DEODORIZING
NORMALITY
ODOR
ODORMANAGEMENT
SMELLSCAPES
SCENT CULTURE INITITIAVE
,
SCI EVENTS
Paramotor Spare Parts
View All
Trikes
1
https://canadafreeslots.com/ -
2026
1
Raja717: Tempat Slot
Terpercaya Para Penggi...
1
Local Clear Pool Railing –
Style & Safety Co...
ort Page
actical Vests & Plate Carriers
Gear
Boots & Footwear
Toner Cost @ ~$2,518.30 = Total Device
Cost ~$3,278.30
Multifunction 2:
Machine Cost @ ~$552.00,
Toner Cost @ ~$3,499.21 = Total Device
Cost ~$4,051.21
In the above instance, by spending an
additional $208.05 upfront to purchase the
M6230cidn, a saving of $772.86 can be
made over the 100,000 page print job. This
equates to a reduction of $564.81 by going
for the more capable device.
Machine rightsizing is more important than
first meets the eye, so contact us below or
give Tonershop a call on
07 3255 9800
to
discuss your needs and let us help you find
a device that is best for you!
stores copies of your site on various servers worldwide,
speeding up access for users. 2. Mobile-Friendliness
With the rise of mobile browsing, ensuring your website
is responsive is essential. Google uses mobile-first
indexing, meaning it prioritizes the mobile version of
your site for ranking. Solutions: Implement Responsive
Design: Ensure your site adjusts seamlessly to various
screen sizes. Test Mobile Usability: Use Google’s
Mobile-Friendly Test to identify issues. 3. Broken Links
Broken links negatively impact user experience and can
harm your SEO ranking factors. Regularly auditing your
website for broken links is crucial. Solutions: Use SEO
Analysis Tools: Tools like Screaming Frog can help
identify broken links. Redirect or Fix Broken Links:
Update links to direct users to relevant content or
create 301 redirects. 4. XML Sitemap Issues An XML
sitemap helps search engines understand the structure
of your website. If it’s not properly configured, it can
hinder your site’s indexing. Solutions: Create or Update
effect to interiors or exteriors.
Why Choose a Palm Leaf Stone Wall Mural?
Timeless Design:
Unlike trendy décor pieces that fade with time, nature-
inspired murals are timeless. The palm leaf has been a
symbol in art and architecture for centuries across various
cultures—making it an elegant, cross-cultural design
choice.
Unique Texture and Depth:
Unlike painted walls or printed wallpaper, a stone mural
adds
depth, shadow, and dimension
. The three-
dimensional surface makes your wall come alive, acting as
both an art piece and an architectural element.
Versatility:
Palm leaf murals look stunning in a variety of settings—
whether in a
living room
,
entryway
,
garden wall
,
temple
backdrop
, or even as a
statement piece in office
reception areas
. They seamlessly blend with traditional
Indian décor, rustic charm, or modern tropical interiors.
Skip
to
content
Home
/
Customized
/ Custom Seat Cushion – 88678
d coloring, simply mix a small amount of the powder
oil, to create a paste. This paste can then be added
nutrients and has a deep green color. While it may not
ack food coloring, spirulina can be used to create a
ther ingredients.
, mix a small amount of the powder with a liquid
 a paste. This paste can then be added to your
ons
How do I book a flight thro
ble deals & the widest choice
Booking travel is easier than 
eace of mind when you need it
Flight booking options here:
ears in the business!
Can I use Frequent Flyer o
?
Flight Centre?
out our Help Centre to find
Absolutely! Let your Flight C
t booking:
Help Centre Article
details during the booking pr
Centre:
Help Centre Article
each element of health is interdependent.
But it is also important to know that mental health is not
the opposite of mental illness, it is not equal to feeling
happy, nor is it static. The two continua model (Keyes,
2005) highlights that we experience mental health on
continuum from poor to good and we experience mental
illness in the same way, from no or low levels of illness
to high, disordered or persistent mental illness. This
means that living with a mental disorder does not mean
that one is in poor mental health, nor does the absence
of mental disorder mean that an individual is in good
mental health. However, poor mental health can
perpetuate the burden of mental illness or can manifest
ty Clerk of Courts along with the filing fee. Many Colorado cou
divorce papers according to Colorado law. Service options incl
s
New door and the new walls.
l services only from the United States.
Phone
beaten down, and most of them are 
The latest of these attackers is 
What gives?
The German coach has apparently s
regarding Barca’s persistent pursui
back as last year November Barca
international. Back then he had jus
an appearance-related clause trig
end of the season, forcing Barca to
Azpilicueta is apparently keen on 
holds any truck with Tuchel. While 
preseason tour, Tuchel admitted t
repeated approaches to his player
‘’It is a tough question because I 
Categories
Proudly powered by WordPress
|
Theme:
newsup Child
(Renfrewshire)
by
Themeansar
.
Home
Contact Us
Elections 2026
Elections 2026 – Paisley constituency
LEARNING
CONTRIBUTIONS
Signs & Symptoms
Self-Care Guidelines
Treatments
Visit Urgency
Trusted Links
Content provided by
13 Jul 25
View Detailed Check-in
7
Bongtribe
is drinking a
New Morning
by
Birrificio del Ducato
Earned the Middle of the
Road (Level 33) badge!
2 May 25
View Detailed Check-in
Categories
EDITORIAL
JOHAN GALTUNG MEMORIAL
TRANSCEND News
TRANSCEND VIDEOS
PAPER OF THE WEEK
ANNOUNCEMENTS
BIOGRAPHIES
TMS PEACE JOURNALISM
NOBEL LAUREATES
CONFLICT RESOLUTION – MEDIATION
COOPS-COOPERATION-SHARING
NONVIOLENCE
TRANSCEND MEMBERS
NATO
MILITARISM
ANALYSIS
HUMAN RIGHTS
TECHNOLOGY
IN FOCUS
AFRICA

_EXERCISE DETAILS:_
Output exactly the line containing "regarding Barca’s persistent pursui" together with every line after it, ending at the final line of the entries.

_WRITTEN SOLUTION:_
regarding Barca’s persistent pursui
back as last year November Barca
international. Back then he had jus
an appearance-related clause trig
end of the season, forcing Barca to
Azpilicueta is apparently keen on 
holds any truck with Tuchel. While 
preseason tour, Tuchel admitted t
repeated approaches to his player
‘’It is a tough question because I 
Categories
Proudly powered by WordPress
|
Theme:
newsup Child
(Renfrewshire)
by
Themeansar
.
Home
Contact Us
Elections 2026
Elections 2026 – Paisley constituency
LEARNING
CONTRIBUTIONS
Signs & Symptoms
Self-Care Guidelines
Treatments
Visit Urgency
Trusted Links
Content provided by
13 Jul 25
View Detailed Check-in
7
Bongtribe
is drinking a
New Morning
by
Birrificio del Ducato
Earned the Middle of the
Road (Level 33) badge!
2 May 25
View Detailed Check-in
Categories
EDITORIAL
JOHAN GALTUNG MEMORIAL
TRANSCEND News
TRANSCEND VIDEOS
PAPER OF THE WEEK
ANNOUNCEMENTS
BIOGRAPHIES
TMS PEACE JOURNALISM
NOBEL LAUREATES
CONFLICT RESOLUTION – MEDIATION
COOPS-COOPERATION-SHARING
NONVIOLENCE
TRANSCEND MEMBERS
NATO
MILITARISM
ANALYSIS
HUMAN RIGHTS
TECHNOLOGY
IN FOCUS
AFRICA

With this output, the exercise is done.